Your credit score makes an enormous difference in the cost of borrowing should you want or need to take out a loan. A difference of one percentage point in your mortgage interest rate can mean the difference of tens of thousands of dollars in interest over the term of the loan.
If you think you will need to borrow money in the next several months, or if you simply want your credit score to be the best it can be, try these 6 methods for improving your credit score.
1. Review and Correct your Credit Reports
If you haven’t reviewed your reports from the three main credit ratings agencies (TransUnion, Experian, and Equifax), go to www.annualcreditreport.com and get copies. You can get them free once a year. Look for mistakes, including:
- Old bankruptcies (more than 10 years old)
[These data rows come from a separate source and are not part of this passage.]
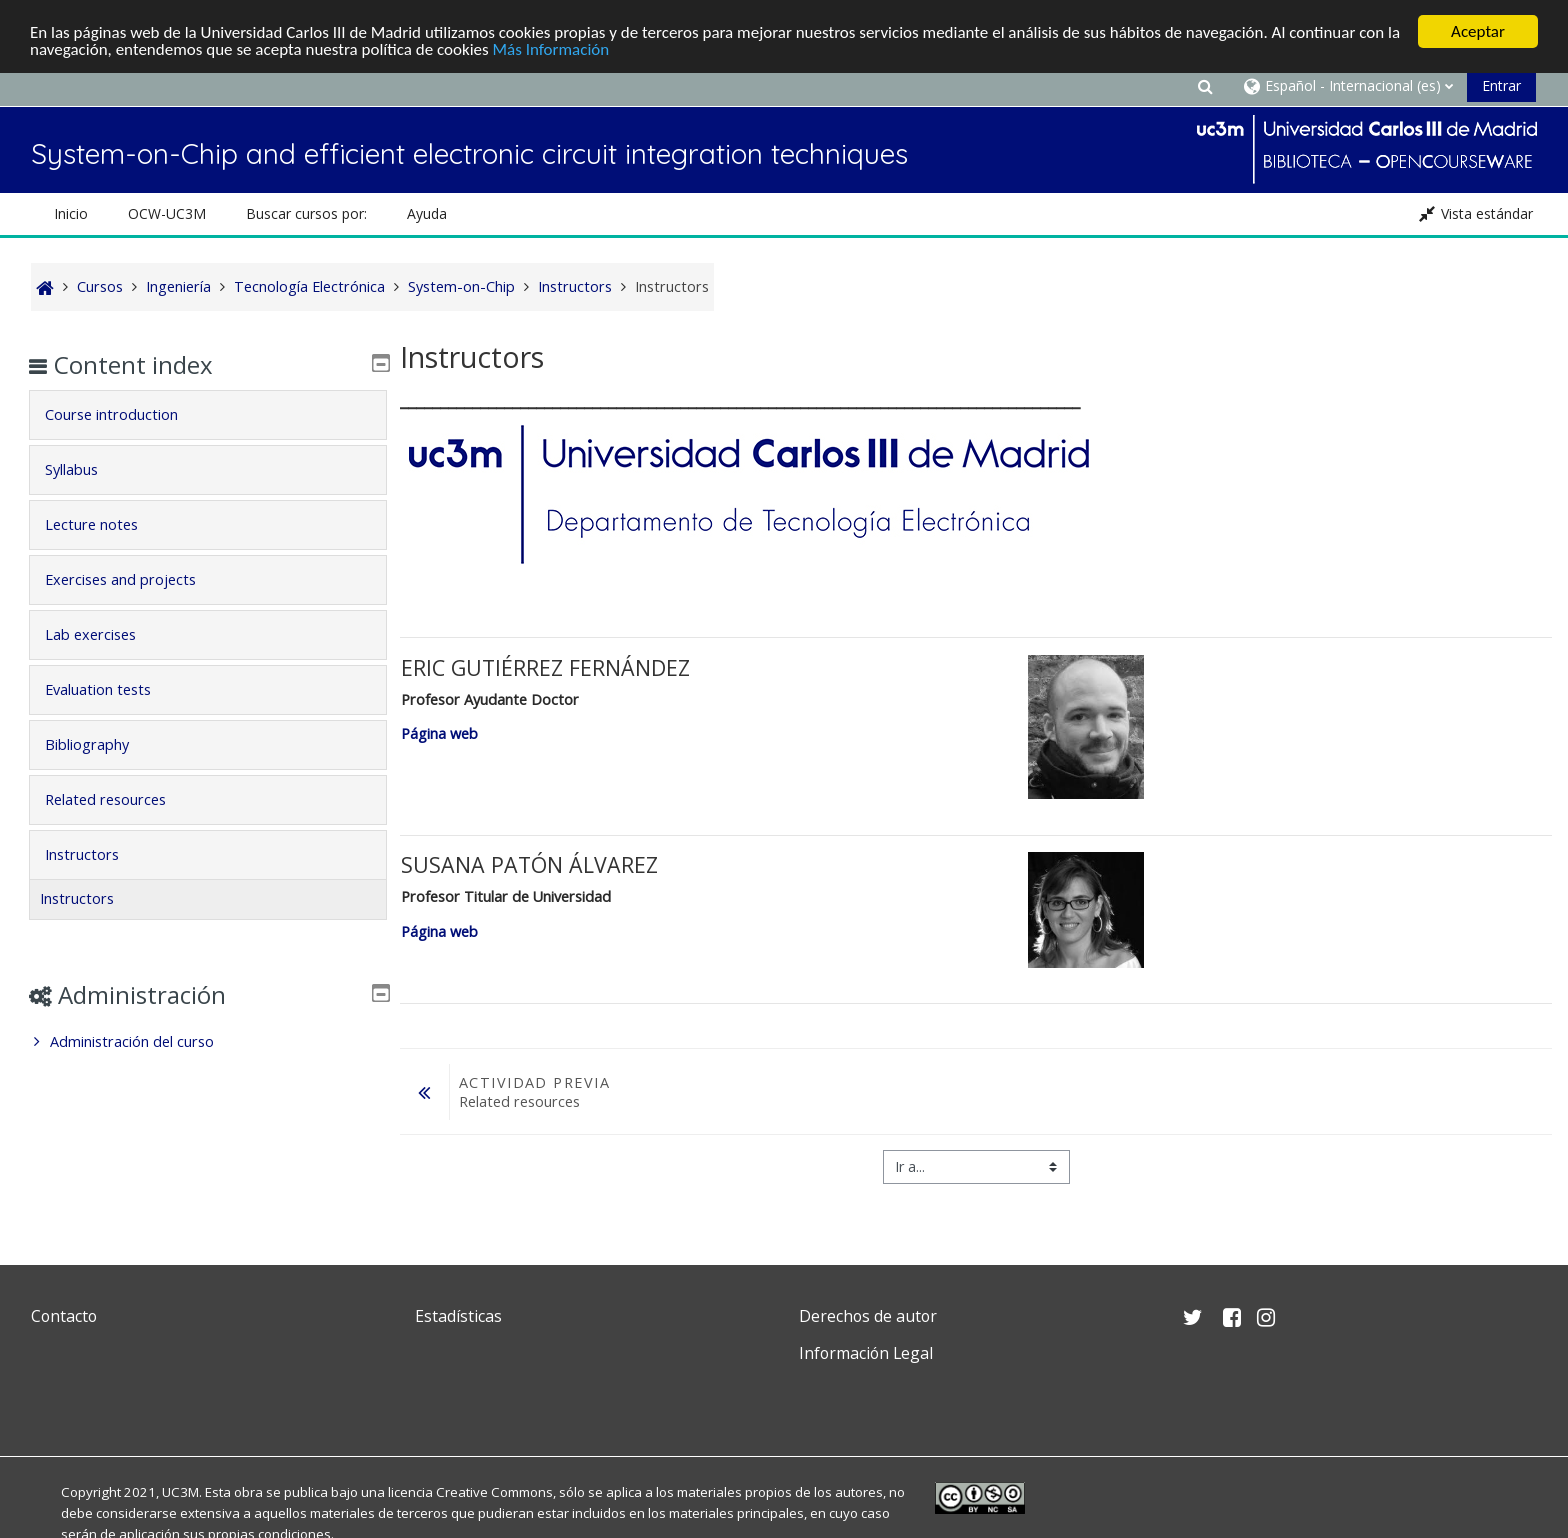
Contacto (64, 1316)
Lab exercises (104, 634)
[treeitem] (207, 1042)
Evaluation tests (112, 689)
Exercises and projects (134, 579)
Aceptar (1478, 31)
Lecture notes (105, 524)
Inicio (71, 213)
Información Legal (866, 1353)
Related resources (119, 799)
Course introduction (125, 414)
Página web (439, 733)
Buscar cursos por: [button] (306, 213)
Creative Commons (494, 1492)
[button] (1205, 85)
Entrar (1501, 85)
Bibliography (101, 744)
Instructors (96, 854)
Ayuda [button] (427, 213)
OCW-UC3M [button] (167, 213)
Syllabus (85, 469)
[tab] (207, 415)
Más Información (551, 49)
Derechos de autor (868, 1316)
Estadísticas (458, 1316)
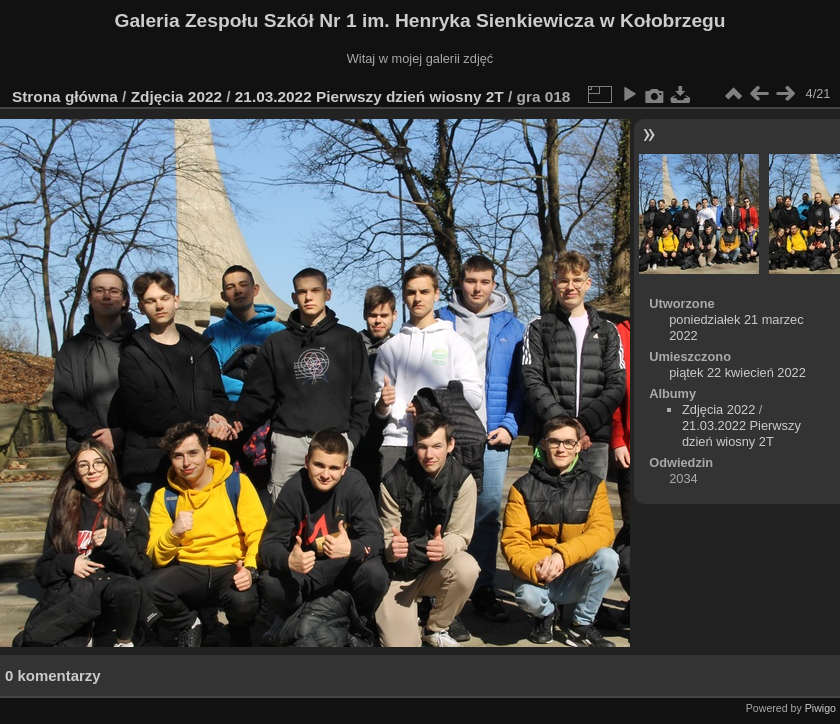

- Outdated lawsuit judgments (more than 7 years old)
- Incorrect tax liens
- Duplicate debts
- Debts that are not yours
If you spot anything amiss, notify the credit bureau(s). They have to investigate disputed information and remove erroneous information. Follow up to make sure the errors have indeed been removed from your report.
2. Increase Income or Decrease Debt
Your ratio of debt to income affects your credit score. So does the ratio of available credit to the credit utilized. Do all you can to reduce the amount you owe, particularly on credit cards. Show that you are consistently reducing your debt load, and your credit score should improve, even if your income remains the same.
3. Maintain Job and Residential Consistency
The longer you remain at a job and the longer you remain at the same address, the more stable you appear to credit bureaus, and this benefits your credit score. While there is nothing wrong with taking a better job and moving to be near it, a string of different employers and/or addresses over a short period of time can ding your credit score.
4. Start Small with Credit, and Diversify
Credit bureaus want to know you can handle a mix of credit, including revolving debt (credit cards) and traditional loans, like mortgages and car loans. If you have not established a credit history, make regular, on-time payments on credit cards, and borrow reasonably based on your income. If the bank knows you paid back that small loan you took out for a used car, they’re more likely to give you better terms when you want a mortgage.
5. Don’t Close Credit Accounts
If you need to remove the temptation of using your credit cards, then go ahead and cut them up, but don’t close the accounts. The average length your credit accounts have been open is important to your credit score. If you cancel a card you’ve had for 10 years, you can drastically lower that average.
6. Consider Asking for an Increased Credit Limit
This can be risky if you’re tempted to overuse credit. But if you have a good track record with a credit card, getting an increase in your credit limit increases your ratio of credit available to credit used, and this is good for your credit score. Don’t ask for an increase in your credit limit unless your account is in good standing and you haven’t had late or missing payments.